→ **Prompt**:
Wherever the word "করমন" occurs in the lines below, copy the whole line.

═════ Material for this exercise ═════

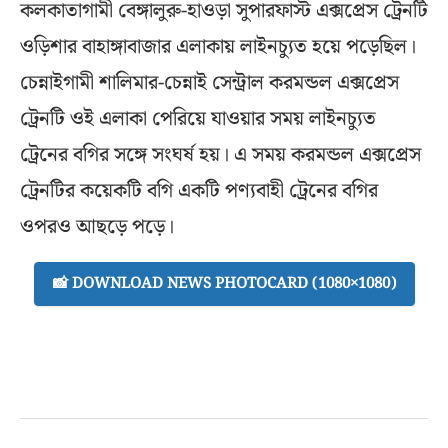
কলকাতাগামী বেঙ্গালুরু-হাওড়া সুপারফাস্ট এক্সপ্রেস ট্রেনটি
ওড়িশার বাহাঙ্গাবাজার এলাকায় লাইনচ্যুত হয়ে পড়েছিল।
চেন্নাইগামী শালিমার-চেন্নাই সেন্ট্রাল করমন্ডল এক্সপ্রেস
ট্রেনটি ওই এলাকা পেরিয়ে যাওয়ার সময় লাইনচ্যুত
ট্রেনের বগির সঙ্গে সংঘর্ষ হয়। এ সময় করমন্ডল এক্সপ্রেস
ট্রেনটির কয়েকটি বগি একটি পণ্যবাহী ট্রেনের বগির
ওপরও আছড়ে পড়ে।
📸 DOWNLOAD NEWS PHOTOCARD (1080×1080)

═════
═════ Material for this exercise ═════

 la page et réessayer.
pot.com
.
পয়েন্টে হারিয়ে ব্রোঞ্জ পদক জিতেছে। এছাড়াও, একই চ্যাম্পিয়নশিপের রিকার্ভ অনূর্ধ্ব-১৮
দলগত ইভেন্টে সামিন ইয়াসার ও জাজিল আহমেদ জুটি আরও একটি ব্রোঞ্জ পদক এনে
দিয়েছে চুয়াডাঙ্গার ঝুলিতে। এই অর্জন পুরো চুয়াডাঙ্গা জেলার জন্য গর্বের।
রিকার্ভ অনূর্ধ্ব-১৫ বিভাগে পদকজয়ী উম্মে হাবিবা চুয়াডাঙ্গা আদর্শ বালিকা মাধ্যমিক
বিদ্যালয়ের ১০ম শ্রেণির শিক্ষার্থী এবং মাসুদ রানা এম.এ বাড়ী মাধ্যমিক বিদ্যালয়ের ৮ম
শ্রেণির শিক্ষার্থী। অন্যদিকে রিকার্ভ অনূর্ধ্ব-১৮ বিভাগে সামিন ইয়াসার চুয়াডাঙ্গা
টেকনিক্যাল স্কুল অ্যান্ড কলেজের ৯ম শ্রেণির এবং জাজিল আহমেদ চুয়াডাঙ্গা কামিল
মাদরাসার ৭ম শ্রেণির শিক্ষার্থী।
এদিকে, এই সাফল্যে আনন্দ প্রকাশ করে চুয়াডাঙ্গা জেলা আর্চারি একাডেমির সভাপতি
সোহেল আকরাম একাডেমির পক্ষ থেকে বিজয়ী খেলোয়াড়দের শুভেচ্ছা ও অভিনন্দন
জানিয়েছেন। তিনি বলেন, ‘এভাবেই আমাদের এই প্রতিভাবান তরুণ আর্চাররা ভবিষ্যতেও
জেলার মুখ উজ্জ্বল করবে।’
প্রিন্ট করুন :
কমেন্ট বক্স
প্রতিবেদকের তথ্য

═════
═════ Material for this exercise ═════

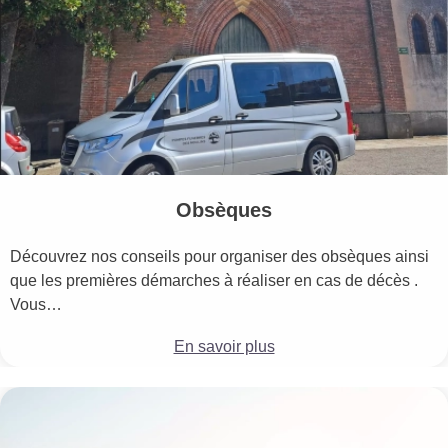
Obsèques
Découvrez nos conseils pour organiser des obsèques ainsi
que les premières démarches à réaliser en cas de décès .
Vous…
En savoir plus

═════

→ **Task solution**:
চেন্নাইগামী শালিমার-চেন্নাই সেন্ট্রাল করমন্ডল এক্সপ্রেস
ট্রেনের বগির সঙ্গে সংঘর্ষ হয়। এ সময় করমন্ডল এক্সপ্রেস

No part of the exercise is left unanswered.